Aim of the task – Line by line, the data below should be set down unchanged, with images excluded.

(Source data)
........
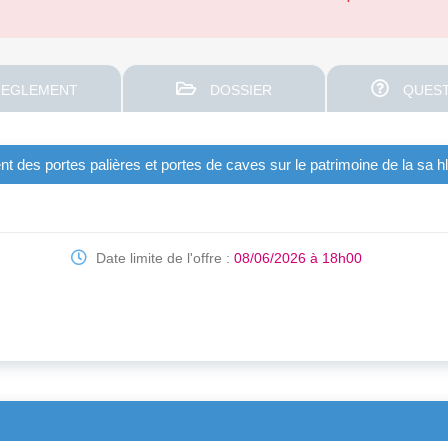
EGLEMENT
DOSSIER
QUEST
 des portes palières et portes de caves sur le patrimoine de la sa hl
Date limite de l'offre :
08/06/2026 à 18h00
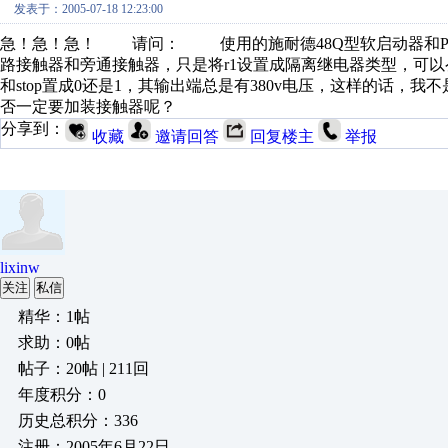
发表于：2005-07-18 12:23:00
急！急！急！ 请问： 使用的施耐德48Q型软启动器和PL
路接触器和旁通接触器，只是将r1设置成隔离继电器类型，可以
和stop置成0还是1，其输出端总是有380v电压，这样的话
否一定要加装接触器呢？
分享到：
收藏
邀请回答
回复楼主
举报
lixinw
关注
私信
精华：1帖
求助：0帖
帖子：20帖 | 211回
年度积分：0
历史总积分：336
注册：2005年6月22日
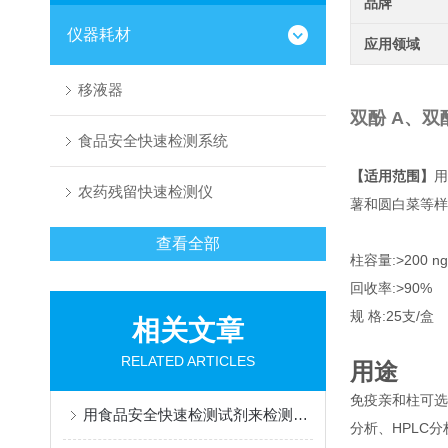
品牌
仪器耗材
应用领域
移液器
双酚 A、双
食品安全快速检测系统
【适用范围】
用
农药残留快速检测仪
薯和圆白菜等样
查看全部
柱容量:>200 ng
回收率:>90%
规
格:25支/盒
相关文章
RELATED ARTICLES
用途
免疫亲和柱可选
用食品安全快速检测试剂来检测食品的安全问题
分析、HPLC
........
Completed task –
EGLEMENT
DOSSIER
QUEST
 des portes palières et portes de caves sur le patrimoine de la sa hl
Date limite de l'offre :
08/06/2026 à 18h00
发表于：2005-07-18 12:23:00
急！急！急！ 请问： 使用的施耐德48Q型软启动器和PL
路接触器和旁通接触器，只是将r1设置成隔离继电器类型，可以
和stop置成0还是1，其输出端总是有380v电压，这样的话
否一定要加装接触器呢？
分享到：
收藏
邀请回答
回复楼主
举报
lixinw
关注
私信
精华：1帖
求助：0帖
帖子：20帖 | 211回
年度积分：0
历史总积分：336
注册：2005年6月22日
品牌
仪器耗材
应用领域
移液器
双酚 A、双
食品安全快速检测系统
【适用范围】
用
农药残留快速检测仪
薯和圆白菜等样
查看全部
柱容量:>200 ng
回收率:>90%
规
格:25支/盒
相关文章
RELATED ARTICLES
用途
免疫亲和柱可选
用食品安全快速检测试剂来检测食品的安全问题
分析、HPLC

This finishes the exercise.